EXERCISE AIM = Number of lines with the string "Соцветия" in the entries below: report it, and nothing besides.

□ □ □ □ □

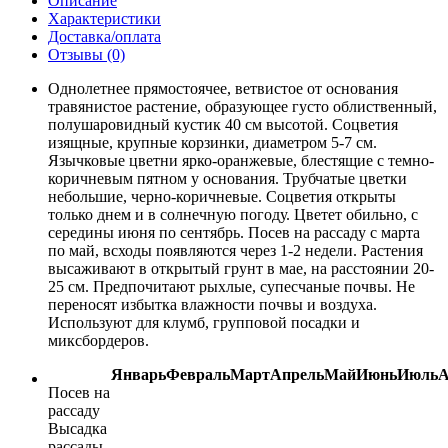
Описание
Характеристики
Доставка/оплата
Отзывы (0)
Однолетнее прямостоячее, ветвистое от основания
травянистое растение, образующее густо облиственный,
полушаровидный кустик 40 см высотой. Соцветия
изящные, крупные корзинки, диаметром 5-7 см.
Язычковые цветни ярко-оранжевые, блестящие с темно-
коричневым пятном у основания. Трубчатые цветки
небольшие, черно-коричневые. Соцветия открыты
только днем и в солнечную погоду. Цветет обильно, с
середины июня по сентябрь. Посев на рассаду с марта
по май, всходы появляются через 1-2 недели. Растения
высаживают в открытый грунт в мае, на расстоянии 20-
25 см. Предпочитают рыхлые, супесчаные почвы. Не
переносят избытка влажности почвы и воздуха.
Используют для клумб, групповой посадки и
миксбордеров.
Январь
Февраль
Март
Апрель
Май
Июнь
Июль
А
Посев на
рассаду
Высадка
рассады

□ □ □ □ □

EXERCISE RESPONSE = 2